In the last installment of Regular Expressions, we stressed the importance of valid XML. In even worse shape than its XML are the world's relational database management systems (RDBMSs).
RDBMSs are more important than XML messages, and at least as flawed. In general, databases--even important ones, like those which encode the medical records at a leading hospital, the communications records of the White House, the parts lists of military craft, or the mortgage histories of a bank's customers--are deeply flawed. Errors fill them. We have a few coding tips for quickly shaking out the worst of these.
Act Normal!
Data management is a huge subject--arguably as big and complex as all the rest of computing combined. We've only begun as a discipline to understand best practices, so the tips in one book, let alone a single column like this one, can only address a tiny fraction of all the errors present now in production databases.
Certain errors are so ubiquitous, though, that it's worth understanding quick ways to identify them. A good starting point is to understand database normalization. Informally, normalization has to do with consistency, integrity, and maintainability of data. An example will help:
Imagine a business that keeps records on, along with much else, customer orders for products, and customer complaints. We'll focus now on data in tables called orders and complaints. Along with information about products, pricing, timestamps, and so on, each of these tables has columns called customer_id and customer_name.
Experienced datamanagers will be on the alert already. This kind of redundancy almost certainly is a symptom of a bad design. It's also extremely common, possibly even more so than in decades past. Although normalization theory was well understood early in the '70s, a combination of causes, including mis-designed Web frameworks, faulty object-relational ideology, and incoherent college training, leaves us with databases in 2009 that are at least as fragile as those common a quarter-century ago.
Compare this to memory errors. Memory-access faults are frustrating, for they were thoroughly understood in C-like languages during the '70s, yet continue to plague real-world programs, including such crucial ones as operating systems and Web browsers. We do seem to be making progress with memory management, though, and even the failures they cause are relatively benign, if only because of their obscurity: often no more grave than a Web session that must be restarted.

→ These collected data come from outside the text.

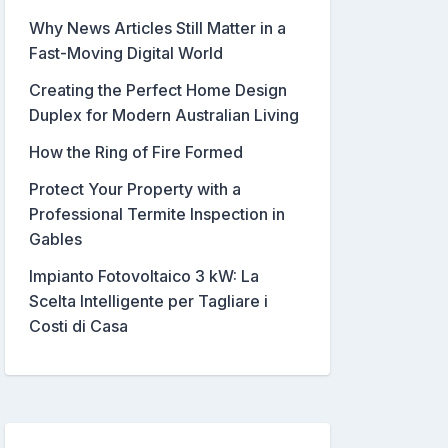
Why News Articles Still Matter in a
Fast-Moving Digital World
Creating the Perfect Home Design
Duplex for Modern Australian Living
How the Ring of Fire Formed
Protect Your Property with a
Professional Termite Inspection in
Gables
Impianto Fotovoltaico 3 kW: La
Scelta Intelligente per Tagliare i
Costi di Casa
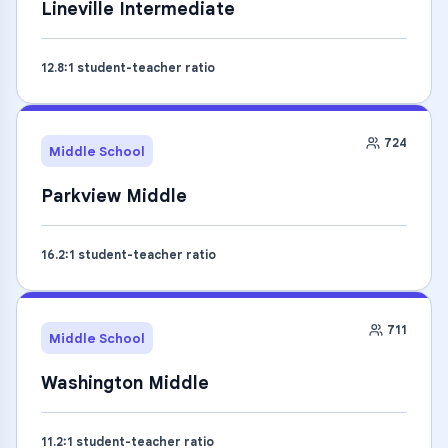
Lineville Intermediate
12.8
:1 student-teacher ratio
724
Middle School
Parkview Middle
16.2
:1 student-teacher ratio
711
Middle School
Washington Middle
11.2
:1 student-teacher ratio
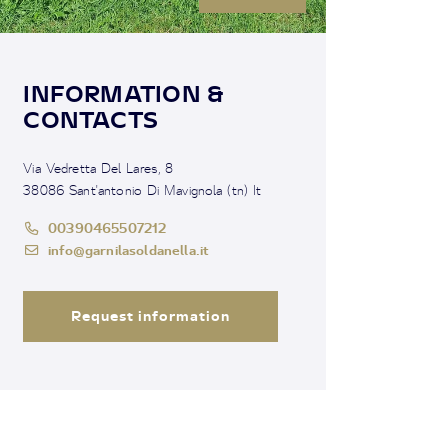
INFORMATION &
CONTACTS
Via Vedretta Del Lares, 8
38086 Sant'antonio Di Mavignola (tn) It
00390465507212
info@garnilasoldanella.it
Request information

When databases go wrong, though, innocent people are arrested, medication given by mistake, and bank accounts wiped out. Look at all the ways our customer_id can go bad:
Missing entries
Presumably a complaint is about an order, so each complaint should trace back to a specific order. With customer_id a copy of what appears in the order, though, rather than a reference, it's inevitable that the two will diverge. This error is particularly common with frameworks that autogenerate data designs based on visual screen layouts. Once this practice introduces redundancy, though, it's the moral equivalent of pushing spaghetti uphill to keep the different entries consistent. The result: when you run a query such as
select distinct customer_id, customer_name from complaints
where customer_id not in (select customer_id from orders)
order by customer_id;
you end up with more than zero records. Each one of these represents an "orphaned" complaint, one where, at best, the complainant appears to be a person who has never done business with the company.
Non-unique keys
Also common are "ids" that don't really identify: customer 12345 appears as both "John Smith" and "John A. Smith". In principle, there might be value in tracking the different names a person uses during different transactions. In our experience, though, organizations never argue this; the different names are simply mistakes.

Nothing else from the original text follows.